Wednesday, October 01, 2025

'Silence Where Hope Was'

I’m coming to suspect that nothing is ever irretrievably lost to memory. The other night I dreamed of a schoolmate I hardly knew who died sixty years ago. His name was Randy Peck. He had a twin sister named Mandy. Their names invited jokes, of course, as did their Georgia accents in suburban Cleveland. They seemed better-dressed and a little more sophisticated than the rest of us. Both were tall, slender and attractive, with high foreheads and straight, light brown hair. Suddenly, it seemed, Randy died, and I remember nothing further about Mandy. Their images are fixed in memory, around 1966, like bugs in amber. 

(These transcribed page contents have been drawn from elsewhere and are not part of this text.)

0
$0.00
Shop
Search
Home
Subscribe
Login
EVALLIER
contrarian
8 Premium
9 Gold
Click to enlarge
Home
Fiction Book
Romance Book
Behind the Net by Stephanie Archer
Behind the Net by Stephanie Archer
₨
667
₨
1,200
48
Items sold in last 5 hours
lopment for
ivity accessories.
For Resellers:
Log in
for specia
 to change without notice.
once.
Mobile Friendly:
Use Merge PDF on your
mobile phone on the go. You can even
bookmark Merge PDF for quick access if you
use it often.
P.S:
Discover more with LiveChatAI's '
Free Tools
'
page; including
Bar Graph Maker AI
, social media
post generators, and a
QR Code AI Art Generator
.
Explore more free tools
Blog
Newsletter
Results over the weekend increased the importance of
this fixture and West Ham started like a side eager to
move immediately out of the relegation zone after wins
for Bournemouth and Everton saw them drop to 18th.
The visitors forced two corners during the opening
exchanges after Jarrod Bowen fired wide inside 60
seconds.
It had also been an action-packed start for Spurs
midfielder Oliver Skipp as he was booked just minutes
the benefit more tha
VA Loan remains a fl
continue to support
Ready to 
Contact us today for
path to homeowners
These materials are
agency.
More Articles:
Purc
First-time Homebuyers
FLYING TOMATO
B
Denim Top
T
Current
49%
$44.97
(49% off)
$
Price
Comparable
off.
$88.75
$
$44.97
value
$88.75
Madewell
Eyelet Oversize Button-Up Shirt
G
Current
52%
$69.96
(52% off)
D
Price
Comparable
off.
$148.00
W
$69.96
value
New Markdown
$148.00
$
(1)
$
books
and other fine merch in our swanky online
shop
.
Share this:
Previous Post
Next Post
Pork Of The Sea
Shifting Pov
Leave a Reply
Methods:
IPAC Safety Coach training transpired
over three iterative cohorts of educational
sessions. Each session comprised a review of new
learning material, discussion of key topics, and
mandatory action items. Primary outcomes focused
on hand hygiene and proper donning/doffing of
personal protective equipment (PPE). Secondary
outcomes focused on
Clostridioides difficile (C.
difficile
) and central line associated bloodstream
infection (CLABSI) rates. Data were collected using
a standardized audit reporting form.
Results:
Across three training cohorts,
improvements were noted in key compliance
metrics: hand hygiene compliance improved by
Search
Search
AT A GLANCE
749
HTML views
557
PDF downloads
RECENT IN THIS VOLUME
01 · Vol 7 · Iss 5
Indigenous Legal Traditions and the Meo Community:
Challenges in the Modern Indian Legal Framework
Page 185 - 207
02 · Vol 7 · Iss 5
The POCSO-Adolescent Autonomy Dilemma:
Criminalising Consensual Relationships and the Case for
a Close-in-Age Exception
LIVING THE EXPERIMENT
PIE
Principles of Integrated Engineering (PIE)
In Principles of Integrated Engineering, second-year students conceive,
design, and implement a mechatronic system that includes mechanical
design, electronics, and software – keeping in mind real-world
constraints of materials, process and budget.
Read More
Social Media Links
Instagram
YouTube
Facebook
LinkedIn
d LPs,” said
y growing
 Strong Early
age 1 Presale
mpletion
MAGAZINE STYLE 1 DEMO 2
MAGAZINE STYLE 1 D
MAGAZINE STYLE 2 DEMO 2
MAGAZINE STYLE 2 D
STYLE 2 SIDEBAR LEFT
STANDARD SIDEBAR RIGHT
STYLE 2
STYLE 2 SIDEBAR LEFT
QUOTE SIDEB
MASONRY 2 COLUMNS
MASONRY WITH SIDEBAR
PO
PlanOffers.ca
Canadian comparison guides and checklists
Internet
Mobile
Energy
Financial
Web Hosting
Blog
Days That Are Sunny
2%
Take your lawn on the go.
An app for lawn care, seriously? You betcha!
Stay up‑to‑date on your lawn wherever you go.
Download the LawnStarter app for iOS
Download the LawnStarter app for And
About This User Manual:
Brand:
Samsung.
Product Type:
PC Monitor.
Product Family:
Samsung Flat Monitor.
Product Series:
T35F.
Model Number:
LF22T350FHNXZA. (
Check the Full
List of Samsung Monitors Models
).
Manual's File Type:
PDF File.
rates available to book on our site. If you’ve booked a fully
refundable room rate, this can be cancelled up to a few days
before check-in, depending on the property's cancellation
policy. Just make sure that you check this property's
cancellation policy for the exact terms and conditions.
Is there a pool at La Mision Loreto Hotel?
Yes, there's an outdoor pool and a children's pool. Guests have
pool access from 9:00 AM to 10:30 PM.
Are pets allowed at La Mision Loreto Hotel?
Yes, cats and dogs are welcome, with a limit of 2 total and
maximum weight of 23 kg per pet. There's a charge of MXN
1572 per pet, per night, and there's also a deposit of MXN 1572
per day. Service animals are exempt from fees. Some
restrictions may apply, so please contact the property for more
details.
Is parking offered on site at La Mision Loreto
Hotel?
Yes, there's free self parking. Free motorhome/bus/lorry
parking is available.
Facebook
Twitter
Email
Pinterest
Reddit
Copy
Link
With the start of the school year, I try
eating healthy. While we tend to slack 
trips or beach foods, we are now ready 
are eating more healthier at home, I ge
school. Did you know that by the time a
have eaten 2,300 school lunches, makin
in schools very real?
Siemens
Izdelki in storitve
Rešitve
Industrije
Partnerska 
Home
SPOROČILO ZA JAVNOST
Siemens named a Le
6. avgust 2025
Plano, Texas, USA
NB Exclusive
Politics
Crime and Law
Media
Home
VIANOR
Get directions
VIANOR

I remember the names of other contemporaries who died when we were kids, and I would recognize them if they walked into the room. Back then it never occurred to me to consider the impact their deaths must have had on their families. For me, their disappearances were more interesting than anything else. They were a novelty, a rare childhood convergence with death. I don’t think I reflected at the time that I, too, was mortal. I wasn’t that contemplative a kid.

 

Walter de la Mare is the poet laureate of childhood, usually without sentimentalizing that time of life. Often, he projects himself into children, and thus comes to understand their fears as well as their joys. Here is “Autumn” (Poems, 1906);

 

“There is wind where the rose was;

Cold rain where sweet grass was;

And clouds like sheep

Stream o'er the steep

Grey skies where the lark was.

 

“Nought gold where your hair was;

Nought warm where your hand was;

But phantom, forlorn,

Beneath the thorn,

Your ghost where your face was.

 

“Sad winds where your voice was;

Tears, tears where my heart was;

And ever with me,

Child, ever with me,

Silence where hope was.”

 

As he often does, de la Mare is writing about an absence. Not until the second stanza does he write “Your ghost where your face was.” Six lines end in the past tense -- “was.” The poet may be remembering a real child or perhaps he writes of childhood itself. His final line is heartbreaking.